A needler went off, wildly; its projectile exploded against a far wall. Miles put his elbow with all his strength into his man's stomach, and had his earlier hypothesis confirmed when the man folded, gagging and retching. Unquestionably drunk. Miles dodged emesis, and at last achieved a stranglehold. He put the pressure on full power for the first time in his life. To his surprise, the man jerked but a few times and went still. Is he surrendering? Miles wondered dizzily, and pulled the head back by the hair for a look at the face. The man was unconscious.

A mercenary, bouncing off Bothari, stumbled past Mayhew who at last found a use for the stunner, black-jacking the man to his knees. Mayhew hit him a couple more times, rather experimentally. Bothari, hurtling past, paused to say disgustedly, "Not like that!" grab the stunner, and smash the man flat with one accurately placed blow.

The Sergeant then proceeded to assist Daum with his second, and it was over, but for some yelling by the door accompanying a muffled cracking noise. The mercenary captain, his nose gouting blood, was down on the floor with Elena atop him.

"That's enough, Elena," said Bothari, placing the bell-muzzle of a captured nerve disruptor against the man's temple.

"No, Sergeant!" Miles cried. The yelling stopped abruptly, and Auson rolled fear-whitened eyes toward the gleaming weapon.

"I want to break his legs, too!" cried Elena angrily. "I want to break every bone in his body! I'll Shorty him! When I'm done he's going to be one meter tall!"

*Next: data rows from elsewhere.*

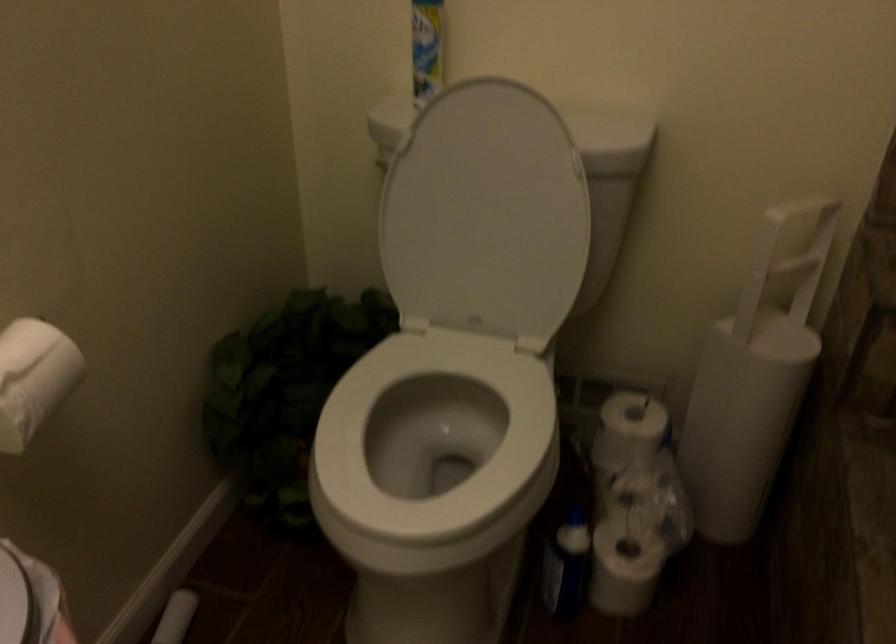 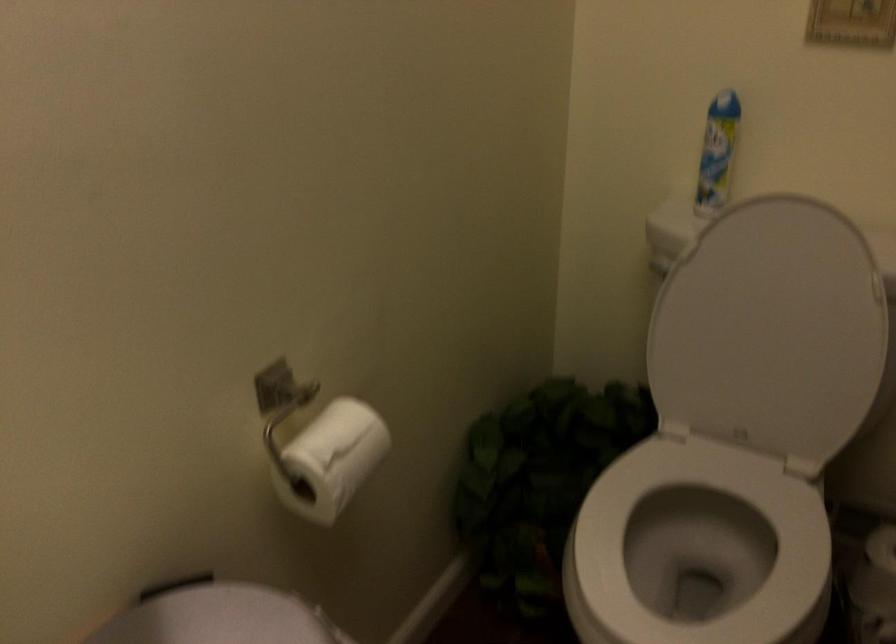 Question: In a continuous first-person perspective shot, in which direction is the camera moving?

Choices:
 (A) Left
 (B) Right
 (C) Forward
 (D) Backward

Answer: (A) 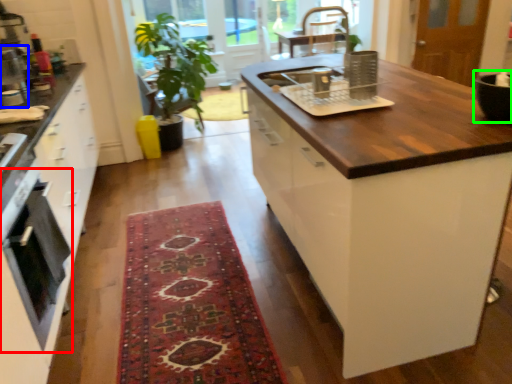 Question: Which object is positioned closest to oven (highlighted by a red box)? Select from appliance (highlighted by a blue box) and appliance (highlighted by a green box).

Choices:
 (A) appliance
 (B) appliance

Answer: (A) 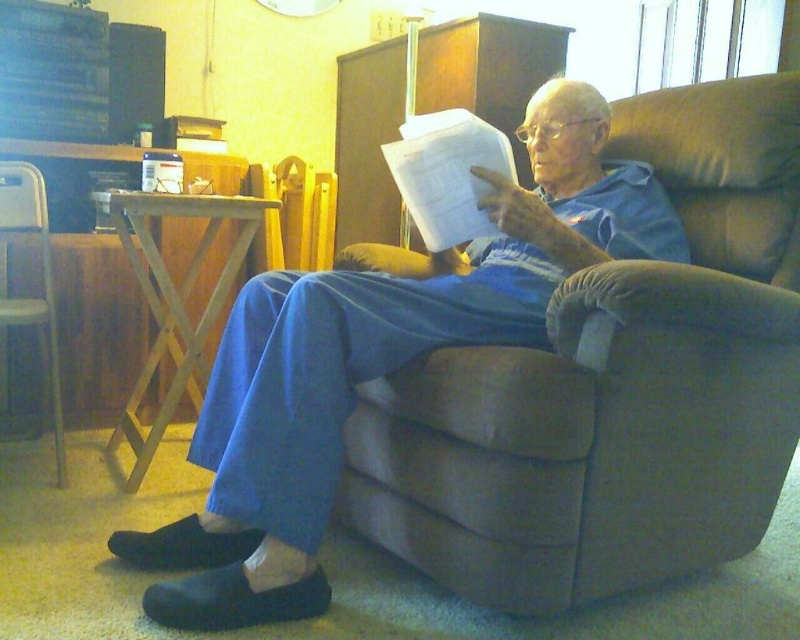 Based on the photo, which is more to the right, blue cotton pants at center or white paper at center?

white paper at center is more to the right.

Which is in front, point (300, 340) or point (436, 241)?

Point (300, 340)

Image resolution: width=800 pixels, height=640 pixels. Find the location of `blue cotton pants at center`. blue cotton pants at center is located at coordinates coord(376,364).

Which is above, white paper at center or metallic silver chair at left?

white paper at center

Locate an element on the screen. white paper at center is located at coordinates (448, 173).

Identify the location of white paper at center. (448, 173).

Is point (284, 609) positioned behind point (26, 163)?

No, (284, 609) is closer to viewer.

Is blue cotton pants at center below metallic silver chair at left?

Yes.

This screenshot has width=800, height=640. Find the location of `blue cotton pants at center`. blue cotton pants at center is located at coordinates (376, 364). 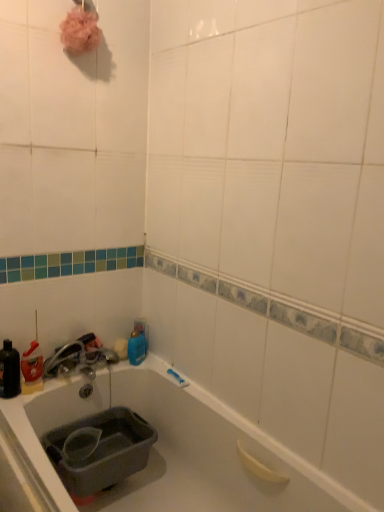 Question: Is satin nickel faucet at lower left situated inside blue glossy bottle at upper center, placed as the 2th bottle when sorted from front to back, or outside?

Choices:
 (A) outside
 (B) inside

Answer: (A)

Question: From a real-world perspective, is satin nickel faucet at lower left positioned above or below blue glossy bottle at upper center, the second bottle from the left?

Choices:
 (A) below
 (B) above

Answer: (B)

Question: Which is nearer to the matte black bottle at left, which appears as the second bottle when viewed from the right?

Choices:
 (A) gray plastic sink at lower left
 (B) blue glossy bottle at upper center, which is counted as the 1th bottle, starting from the back
 (C) satin nickel faucet at lower left

Answer: (C)

Question: Based on their relative distances, which object is farther from the gray plastic sink at lower left?

Choices:
 (A) blue glossy bottle at upper center, the second bottle from the left
 (B) matte black bottle at left, which ranks as the second bottle in back-to-front order
 (C) satin nickel faucet at lower left

Answer: (A) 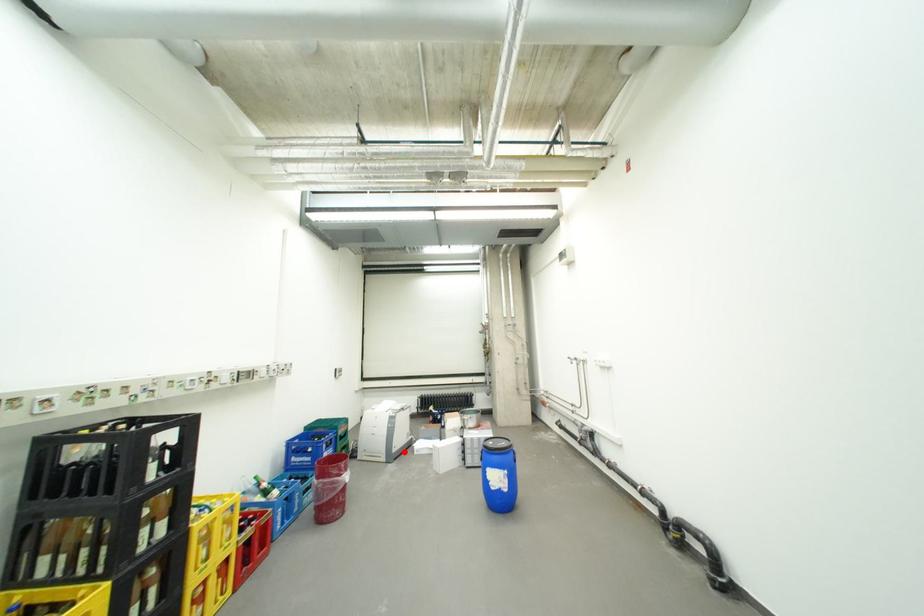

"Later," promised Bothari. Daum found a functioning stunner, and the Sergeant put the mercenary captain temporarily out of his misery, then proceeded systematically around the room to make sure of the rest. "We still have three more out there, my lord," he reminded Miles.

"Unh," Miles acknowledged, crawling to his feet. And the eleven or so in the other ship, he thought. "Think you and Daum can ambush and stun 'em?"

"Yes, but . . ." Bothari hefted the nerve disrupter in his hand. "May I suggest, my lord, that it may be preferable to kill soldiers in battle than prisoners after?"

"It may not come to that, Sergeant," said Miles sharply. The full chaotic implications of the situation were just beginning to dawn on him. "Stun 'em. Then we'll—figure out something else."

"Think quickly, my lord," suggested Bothari, and vanished out the door, moving with uncanny silence. Daum chewed his lip worriedly, and followed.

Miles was already starting to think. "Sergeant!" he called after them softly. "Keep one conscious for me!"

"Very good, my lord."

Miles turned back, slipping a little in a spatter of blood from the mercenary captain's nose, and stared at the sudden slaughterhouse. "God," he muttered. "Now what do I do with 'em?"